Crippling disappointment in the partner choices your kids make.
Or just good old-fashioned bafflement, as in, “what were you thinking? Why? Just, when, what, who?”
When I think back on what my poor old mum has experienced, as I’ve breezily arrived wherever, heralding the arrival also, of one or other of the men I was currently dating, I thank the good Lord, I don’t have to experience it. Ever.
Take The Prince Fan.
Cerca 1985, I was 14 and the PVC-jean-clad, guyliner-wearing, mullet-sporting, fan of lip gloss standing next to me in the kitchen, was a year older. He was as blind as a bat, and not very bright, but I thought he was the coolest thing since …..well, since Prince. And pixie boots. (Which he was also wearing.)
My dad was snoring away on the sofa in the lounge, affording my mum enough time to shoo us away, like pesky cat visitors crapping in her flowerbeds, before he awoke and caught sight of the lace-trimmed floppy cuffs I wasn’t wearing.
Thinking back to my dad’s pronouncement, on seeing Prince on the telly, that ‘it looks like a woman’. (Yeah, just like a woman with his super groomed micro beard and moustache). And his further reaction to seeing the pop video for Eurythmics ‘Sweet Dreams’, and asking, “what is that?”, referring delicately to Annie Lennox, with her gender stereotype-challenging shaved head and masculine suit, I think my mum was wise to wave us out of the house.
Prince Fan didn’t last long, as his cool sadly didn’t outweigh my embarrassment of him blindly stumbling around the record department of WHSmiths, after he broke his glasses. And that’s where I left him, and last saw him, with a 7-inch Adam Ant vinyl, squished up against his nose to see the price.
Then there was the ambition-less ex-husband.
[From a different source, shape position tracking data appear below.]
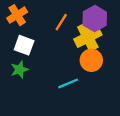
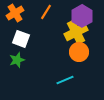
orange line: (61, 22) -> (46, 12), moved
cyan line: (68, 83) -> (65, 80), moved

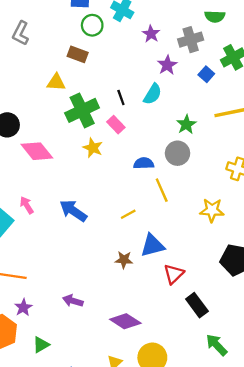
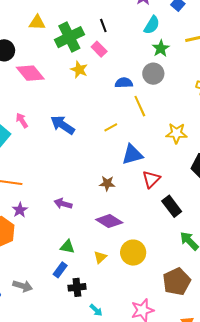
yellow triangle: (56, 82) -> (37, 23), moved
cyan semicircle: (153, 94) -> (152, 25), moved
yellow star: (212, 210) -> (177, 133), moved
brown star: (124, 260) -> (107, 183), moved
green triangle: (41, 345) -> (67, 247), moved, turned 42

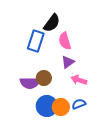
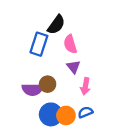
purple triangle: (68, 62) -> (74, 67), turned -32
pink arrow: (79, 80) -> (85, 86), turned -98

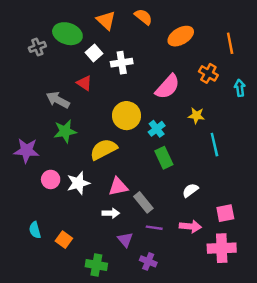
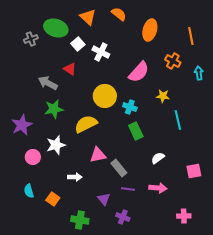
orange ellipse: (181, 36) -> (150, 30), turned -45
white cross: (122, 63) -> (101, 52), turned 36
cyan cross: (157, 129) -> (130, 107), turned -32
purple star: (27, 151) -> (22, 125), turned -30
pink circle: (51, 179) -> (33, 157), moved
white star: (78, 183) -> (56, 145), moved
white arrow: (111, 213) -> (75, 177), moved
pink square: (225, 213) -> (194, 171), moved
pink cross: (222, 248) -> (184, 216), moved, size x0.6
Nice enough, pleasant and funny, with not an ounce of get-up-and-go (but the air and pretence of quite the opposite), that my mum could detect at a hundred paces. My dad loved him.
For almost nine years, this relationship choice was accepted and embraced by my family, despite the feeling that it would all end in tears. Because that’s what you do, support your kids choices and let them make their own mistakes. Even if it kills you.
Although we were no longer dating, Alcoholic Adam, tried to engage my mum in a conversation about cricket while bumming a fag, outside a jazz gig I was running. She returned inside the restaurant to state, “he’s an idiot.” She wasn’t wrong.
And that is just the tip of the very, very large iceberg, the ones they did meet. Can you imagine the ones that never even made it across the threshold?
Case in point: the AWOL, (who technically, I’m still dating. Sincé 2001), the drug-running meat head, and Belfast Boy who (seriously) offered to burn down a professional bully’s business and dropped c*@t, every other word. Even when say, describing the delicate beauty of a butterfly’s wings.
I can’t imagine for one second, being able to mask my abject disappointment as well as my mum has all these years. Because we only want the best for our kids, and that stretches to partners too.
And that is my ‘reasons why I don’t have kids’ #40.